This is what I knew about Angela Carter when I picked up "Nights at the Circus" from the used bookstore: she was a feminist writer.
That in no way prepared me for the experience of reading "Nights at the Circus". /Reading/ "Nights at the Circus" doesn't feel like it prepared me for reading "Nights at the Circus".
In the best way.
The life story of a winged trapeze artist as told to a skeptically intrigued American journalist, seguing into the breaking of the day-to-day routine of the circus and its residents, which becomes the destruction of the circus and the journey of Fevvers and her colleagues when lost in Siberia.
It's ... a road novel? Sort of? A post-modern road novel reminiscent of 17th and 18th century picaresque fiction? Dickensian magical realism colliding with Russian modernism? It reminds me of so many things and is like none of them. It's a hypnotic journey where I kept going "wait, what? what? really?" much like the journalist Jack Walser in the first part of the novel when Fevvers is recounting her winged foundling childhood in a brothel.
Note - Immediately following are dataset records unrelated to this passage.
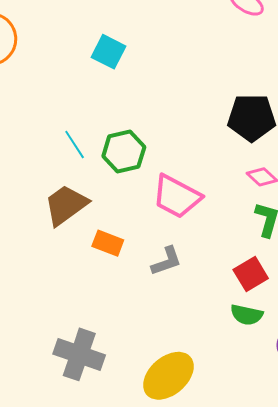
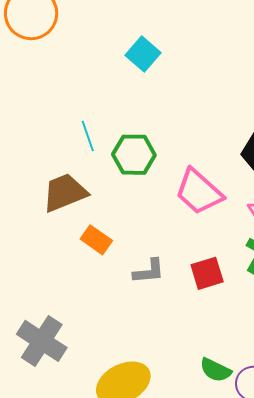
pink trapezoid: (177, 196) -> (199, 192), moved
red square: (251, 274) -> (207, 273), moved
green semicircle: (247, 315) -> (216, 370), moved

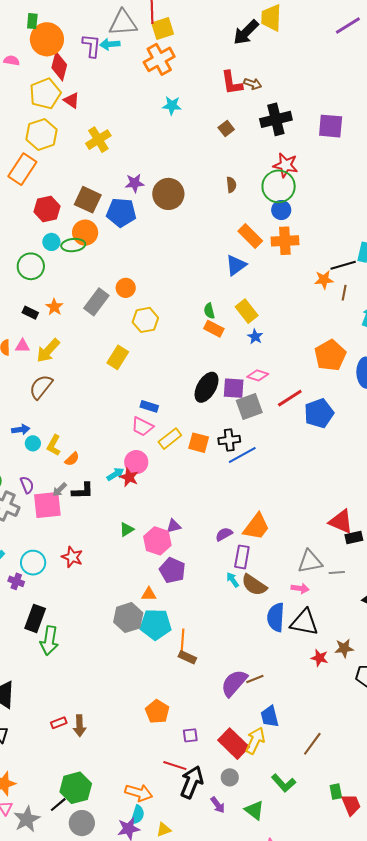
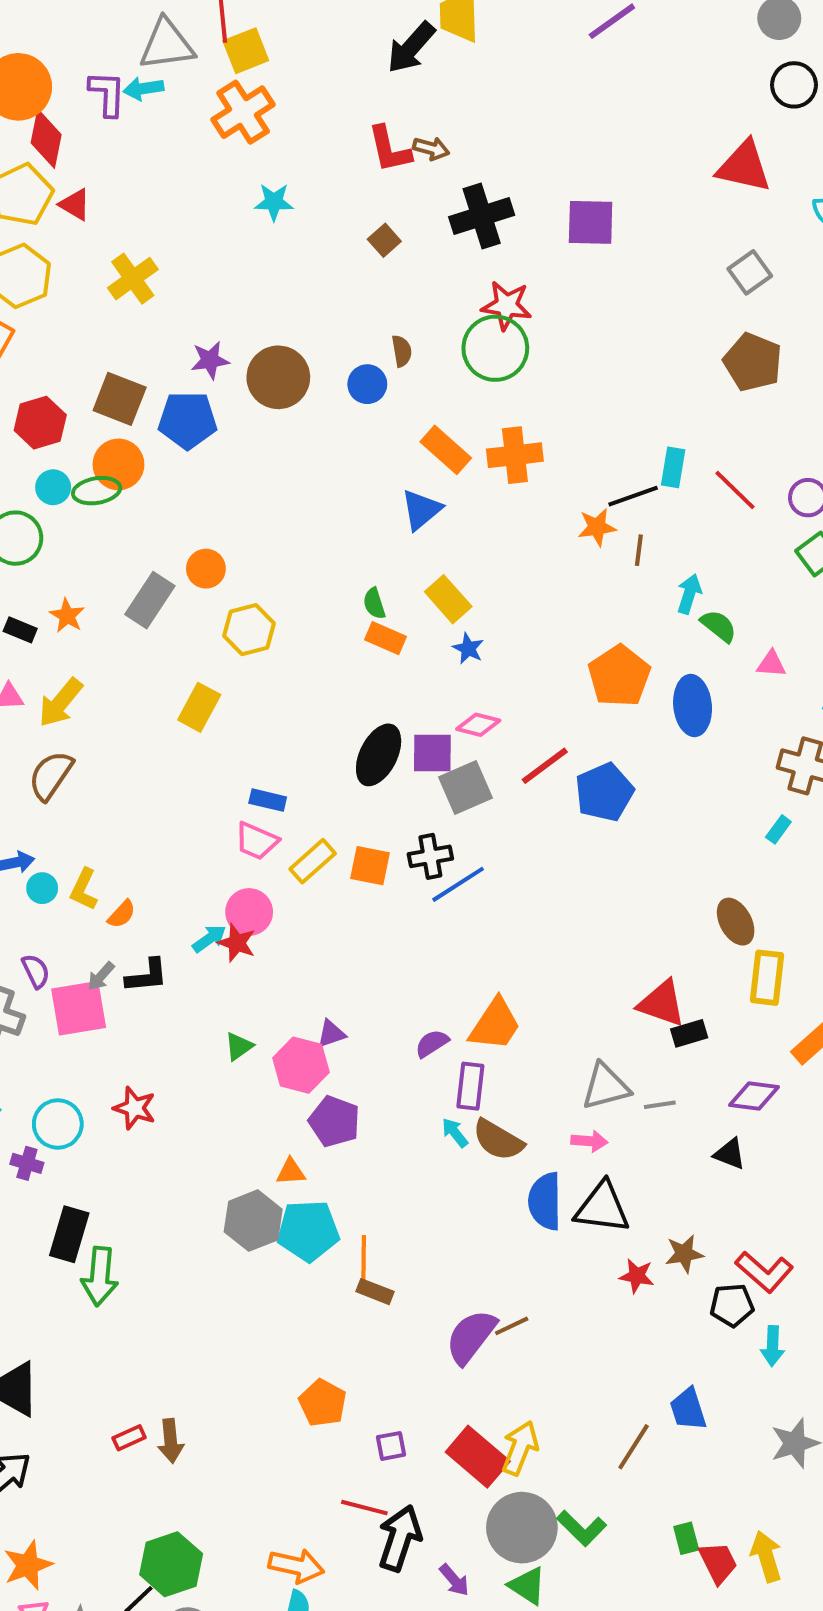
blue circle: (281, 210) -> (367, 384), moved
blue trapezoid: (270, 716) -> (688, 1409), moved
gray circle: (230, 777) -> (522, 1528), moved, size x2.0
There's a section that alternates between third and first person in the /same paragraph/ and while I noticed it, it never threw me off. How did she DO that?
I see she died quite young, in her 50s, so I have a finite bibliography to explore, and I will be exploring it to the best of my abilities. It seems that "Nights at the Circus" was her penultimate novel, which explains how it was so masterful in its strangeness. I can't wait to put together pieces of the development that lead to such a singular work.